No matter how you see it, upon reading the account, I only felt an immense sense of commiseration. See, even the leader of England has left his kid somewhere, I tell my son.
"Sure Mom, you're in good company", was the general but smirking response.
But I'll never live it down.
Back when the kids were little, we were in the habit of hitting the video store for movies quite regularly. Sometimes they both went with me, other times it would me only my daughter. When the two of them accompanied me, my son's routine was to head straight for the free video games while my daughter and I chose the movie. We'd pay for the video and drag him from the game and make our way the mile or so home.
Like those times when you arrive home but can't remember the car trip there, these journeys all blurred together after awhile. One day when we pulled into the driveway coming home I noticed a few huge weeds that had sprung up. My daughter went into the house while I stopped in the garden and started pulling weeds. One weed led to another, and another. Thirty minutes later she came out of the house and asked me where her brother was.

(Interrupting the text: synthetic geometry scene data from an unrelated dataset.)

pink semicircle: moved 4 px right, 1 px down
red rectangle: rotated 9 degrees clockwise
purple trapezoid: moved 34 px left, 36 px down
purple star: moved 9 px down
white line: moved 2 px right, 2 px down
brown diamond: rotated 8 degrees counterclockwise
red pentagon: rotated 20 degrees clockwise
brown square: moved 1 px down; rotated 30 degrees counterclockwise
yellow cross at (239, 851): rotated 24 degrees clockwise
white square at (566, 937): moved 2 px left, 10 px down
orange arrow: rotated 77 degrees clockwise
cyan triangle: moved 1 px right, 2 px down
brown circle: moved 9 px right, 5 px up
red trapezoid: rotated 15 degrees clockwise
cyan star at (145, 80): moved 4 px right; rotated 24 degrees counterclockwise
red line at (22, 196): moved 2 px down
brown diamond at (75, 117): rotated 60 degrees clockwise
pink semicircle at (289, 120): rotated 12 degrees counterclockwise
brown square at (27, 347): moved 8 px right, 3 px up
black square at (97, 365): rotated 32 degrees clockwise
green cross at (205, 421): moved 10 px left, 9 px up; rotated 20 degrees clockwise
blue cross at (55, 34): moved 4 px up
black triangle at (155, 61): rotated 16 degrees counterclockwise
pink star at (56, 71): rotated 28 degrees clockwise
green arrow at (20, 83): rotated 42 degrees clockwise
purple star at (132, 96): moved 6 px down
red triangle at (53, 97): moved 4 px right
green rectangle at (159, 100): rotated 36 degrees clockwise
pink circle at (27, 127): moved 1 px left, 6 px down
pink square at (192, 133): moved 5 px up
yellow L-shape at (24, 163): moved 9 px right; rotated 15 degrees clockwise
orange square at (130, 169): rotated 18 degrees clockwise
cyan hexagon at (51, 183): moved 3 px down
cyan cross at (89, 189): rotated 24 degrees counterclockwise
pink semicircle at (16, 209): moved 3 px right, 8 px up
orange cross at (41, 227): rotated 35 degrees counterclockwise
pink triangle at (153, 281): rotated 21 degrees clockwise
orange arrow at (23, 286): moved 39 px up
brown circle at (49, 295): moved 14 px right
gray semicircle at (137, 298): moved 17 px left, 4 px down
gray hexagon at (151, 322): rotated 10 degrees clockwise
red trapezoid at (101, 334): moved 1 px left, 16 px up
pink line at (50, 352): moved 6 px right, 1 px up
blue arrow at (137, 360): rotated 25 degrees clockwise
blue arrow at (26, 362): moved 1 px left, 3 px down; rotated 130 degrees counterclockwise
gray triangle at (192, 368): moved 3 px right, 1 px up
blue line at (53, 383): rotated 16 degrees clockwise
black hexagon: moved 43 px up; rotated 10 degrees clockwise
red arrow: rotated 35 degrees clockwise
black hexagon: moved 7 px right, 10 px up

It was the scream heard round the neighborhood. People out and about in their yards and walking their dogs all stared in my direction. It had just dawned on me that I'd left my 7 year-old at the video store.
I've always been the one pushing the bike helmets, the skating pads, the seat belts, the side airbags, etc. I've been told at times I'm "too responsible". I am the older mom who knows I don't get any more chances at children and will do her damnedest to make sure the kids are ok. Over-protective? Perhaps.
So imagine my shame when I have to call Blockbuster in a sweaty panic and ask if my little boy is there, because, yes, I forgot him. I knew I deserved the sneering sound of judgment coming over the phone from the teenage video clerk. I ask them to make sure he stayed put until I returned. But it was a busy evening and they didn't get the chance or bother.
On the mad dash over there I pictured my precious baby stumbling up the busy street crying, wondering why his mother had suddenly abandoned him. All I could think about was his horrible sense of direction, and hope he wasn't wandering the wrong direction and all the scenarios of certain doom playing in my head.
Fortunately I found him right where I left him, playing the video game. Completely oblivious to the fact we had gone home without him.